In a film which uses a barebones slasher format to frame its Oedipal psychodrama, crude, appetitive, flatulent Ronnie plays the rampaging id to Brayden’s restrained ego. While the virginal son sweetly romances the more experienced Janet (Elizabeth De Razzo), his sidelined father goes a-killing – yet when Brayden’s (prosthetic) micropenis risks being inadequate for Janet, Ronnie dives in with his grotesquely outsized member (that “looks like a massive mouse’s head”) and takes over. A bizarre, possibly schizophrenic love triangle emerges, but ultimately there can only be two in this relationship, and Brayden finds himself torn between Janet, Ronnie and his own inner Greasy Strangler.

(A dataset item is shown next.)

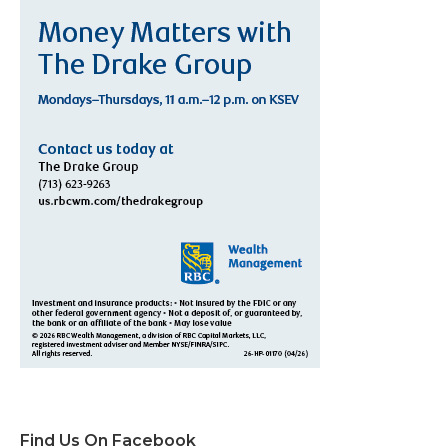
Find Us On Facebook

Director/co-writer Jim Hosking revels in offering a skew-whiff view of the strange world that his even stranger characters inhabit – conjured from the secondary smoke of Russ Meyer, John Waters and even Alejandro Jodorowsky (at his most Freudian). In this priapic parade of wrongness, littered with gross-out gags and outré transgressions, urges are base, lines are jaw-dropping and all the lowest tastes are eventually catered – while Andrew Hung’s Eighties-aping synth score provides the perfect cheesy accompaniment to Ronnie’s love of ‘creamy cocktails’. Yet beneath the surreal stylisation remains a rich story of a divided self. For as abused, ‘manic-depressive’ Brayden belatedly comes of age by adopting his questionable legacy and finally, fully becoming his father’s son, The Greasy Strangler proves to be a patriarchal Psycho (1960) by way of Fight Club (1999), with more than a touch of post-Troma-tic unhingedness.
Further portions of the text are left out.